А интересовал ли хоть как-нибудь эту старшеклассницу противоположный пол? Внешне это вовсе никак не проявлялось. Опять же, девушка воспринимала всё посредством мамы. В глубине её существа всё-таки жила мечта с кем-то познакомиться, что почти равнозначно мечте о чуде. Но познакомить могла только мама, подобрать какого-нибудь парня, похожего своей неторопливостью, задумчивостью, созерцательностью. Маша верила, что когда-нибудь мама сотворит для неё это чудо, после которого она начнёт понемногу переселяться в мир, называемый реальностью, а там, может, и до излечения дойдёт…
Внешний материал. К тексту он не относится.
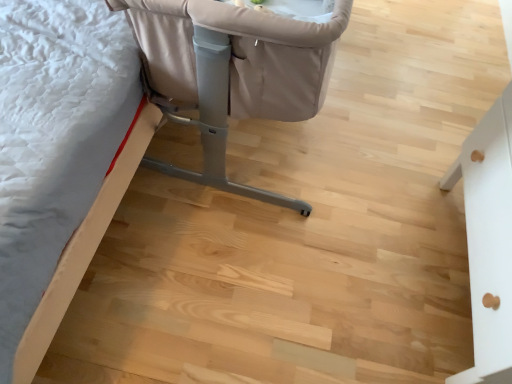 Identify the location of vacant space to the right of beige fabric crib at upper center, arranged as the second furniture when viewed from the left. (397, 117). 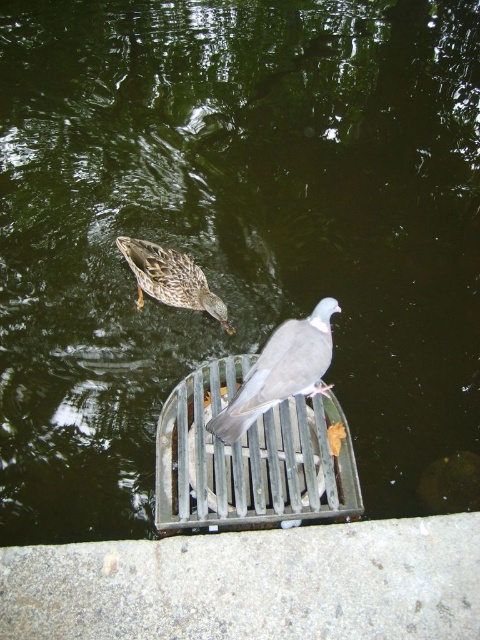 Question: Among these objects, which one is nearest to the camera?

Choices:
 (A) gray matte pigeon at center
 (B) brown speckled feathers at upper center

Answer: (A)

Question: Can you confirm if gray matte pigeon at center is positioned above brown speckled feathers at upper center?

Choices:
 (A) yes
 (B) no

Answer: (B)

Question: Which point is farther from the camera taking this photo?

Choices:
 (A) (254, 413)
 (B) (166, 269)

Answer: (B)

Question: Does gray matte pigeon at center appear on the right side of brown speckled feathers at upper center?

Choices:
 (A) yes
 (B) no

Answer: (A)

Question: Observing the image, what is the correct spatial positioning of gray matte pigeon at center in reference to brown speckled feathers at upper center?

Choices:
 (A) above
 (B) below

Answer: (B) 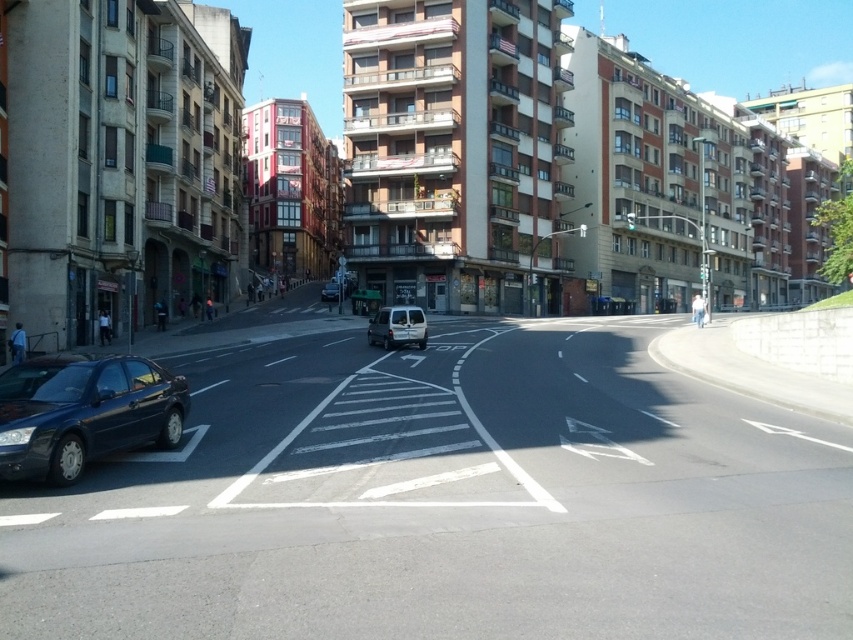 Question: Is matte black car at lower left to the right of matte silver van at center from the viewer's perspective?

Choices:
 (A) yes
 (B) no

Answer: (A)

Question: Which of these objects is positioned closest to the satin silver van at center?

Choices:
 (A) matte black car at lower left
 (B) matte silver van at center

Answer: (B)

Question: Estimate the real-world distances between objects in this image. Which object is closer to the satin silver van at center?

Choices:
 (A) matte black car at lower left
 (B) matte silver van at center

Answer: (B)

Question: Can you confirm if satin silver van at center is positioned to the right of matte silver van at center?

Choices:
 (A) no
 (B) yes

Answer: (B)

Question: Estimate the real-world distances between objects in this image. Which object is closer to the matte silver van at center?

Choices:
 (A) satin silver van at center
 (B) matte black car at lower left

Answer: (A)

Question: Does matte black car at lower left appear on the right side of matte silver van at center?

Choices:
 (A) no
 (B) yes

Answer: (B) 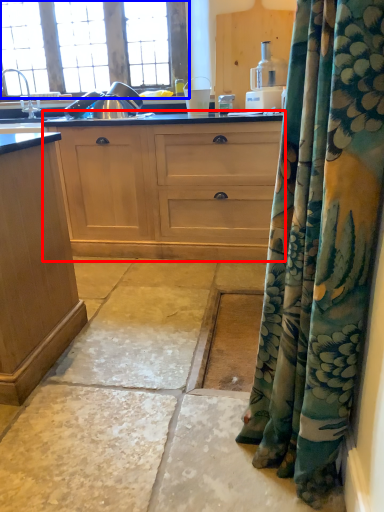 Question: Which point is closer to the camera, cabinetry (highlighted by a red box) or window (highlighted by a blue box)?

Choices:
 (A) cabinetry
 (B) window

Answer: (A) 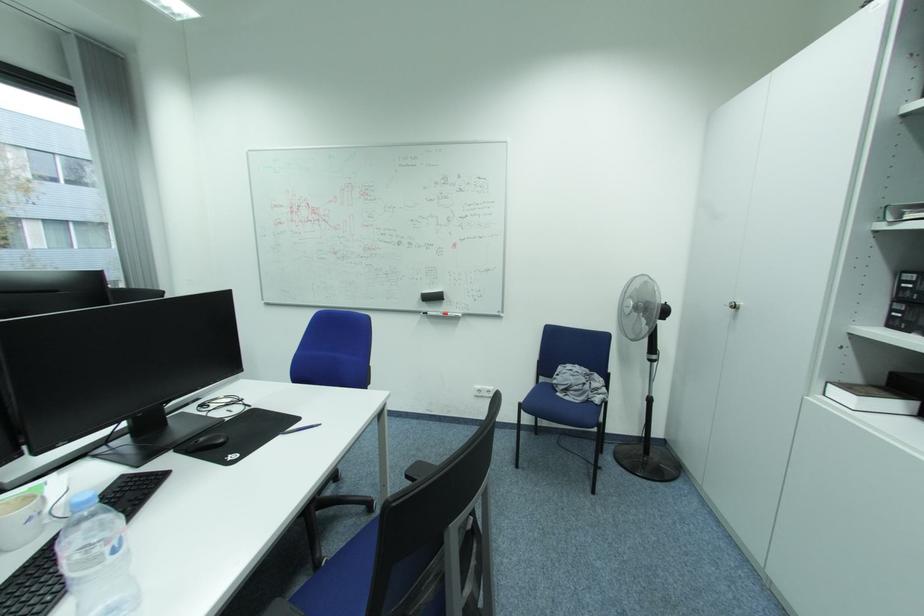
Сама же Ирина Юрьевна, в общем и целом, достойно несла такой крест, как аутизм дочери. Она об этом не причитала, руки не заламывала, только вздыхала иногда, и то старалась пореже. Она была человеком довольно верующим и покорно, с молитвами ждала, когда Бог смилостивится. С другой стороны, она сама являлась богом в восприятии дочери. Ирина Юрьевна одна понимала полтораста с лишним оттенков в бессловесном голосе Маши – от тоски до восторга, от возмущения до согласия, от мольбы до безразличия, от вопроса до понимания… Понимала она и взросление дочери, и связанные с этим возможные потребности, пусть пока и, так сказать, не высказанные, не выраженные ею. В частности, найти бы мальчика, школьника или даже студента, который мог бы благосклонно отнестись к Машиной болезни, а там… кто знает, как может выйти дальше. Вот только к приглашённому однажды соседу Никите Ирина Юрьевна с самого начала относилась неодобрительно, считала его каким-то бешеным. Её ужасали его выходки в далёком детстве, о которых она слышала, в первую очередь, с тем баллоном, его идеи всемирной анархии, когда должны разрушиться все государства и исчезнуть контроль человека за человеком. А как, например, Маша, разве выживет без контроля матери? Нет, не выживет! Так что идеи Никиты Маркова шли вразрез и с христианской верой Ирины Юрьевны, и с её всепоглощающей любовью к дочери, никак не сулили понимания их обеих.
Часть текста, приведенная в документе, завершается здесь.